June 12, 2019 | Design | casabrutus.com | photo_Shin-ichi Yokoyama text_Naoko Aono editor_Keiko Kusano
〈東京国立近代美術館工芸館〉でエンツォ・マーリの器《SAMOS》シリーズが30年ぶりにお蔵出し! 全シリーズが一度に並ぶ貴重な機会です。この愛らしい器に彼が込めた思いと合わせてじっくりと鑑賞しましょう。
展示ケースの中に一列に並ぶ白いボウル。イタリアのデザイナー、エンツォ・マーリが1973年にダネーゼ社のためにデザインしたものだ。創業者であるダネーゼ夫妻が運営していた時期のことである。日本では1980年に〈イタリア文化会館〉で初めて公式に発表され、全点が〈東京国立近代美術館工芸館〉に寄贈、新収蔵作品の展示で公開された。しかし、その後は数点ずつの展示はあったものの、すべてが一度に並ぶ機会はなく、今回は実に約30年ぶりにシリーズ21点が勢揃いする貴重な機会になる。
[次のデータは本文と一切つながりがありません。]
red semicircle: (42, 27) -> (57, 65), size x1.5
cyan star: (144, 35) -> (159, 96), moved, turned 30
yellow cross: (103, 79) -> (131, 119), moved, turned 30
通常、大量生産の磁器は「鋳込み成形」という方法で作られることが多い。溶かした磁土を型に流し込み、固めてから焼く、というものだ。これなら同じ形のものを効率よく作れる。その他に、長い伝統で培われてきた手法の一つにろくろによる手仕事がある。マーリはあえて、原始的な「ひもづくり」を選んだ。手で紐状にした土を、ヘビがとぐろを巻くように積み上げていくというものだ。これは陶芸の基本と言われるが、ひとつ作るのに時間はかかる。
エンツォ・マーリの《SAMOSシリーズ》は、この中の「ひもづくり」に近い製法で作られる。棒状や板状のパーツを作り、それをつなぎ合わせていくのだ。まるで縄文土器のように原始的な作り方で、量産は可能だが一度に大量生産はできない。機械生産ではないから、よく見ると職人の手の癖によって微妙に違う仕上がりなのがわかる。見る角度を少し変えるだけで見え方が変わる。シンプルな製法なのに複雑な形を内包している。
「エンツォ・マーリはあえてこんな非効率な製法により、作るという行為に向き合おうとしたのだと思います」と展覧会を担当した学芸員の野見山桜さんはいう。
「エンツォ・マーリはあえてこんな非効率な製法により、作るという行為に向き合おうとしたのだと思います」と展覧会を担当した学芸員の野見山桜さんはいう。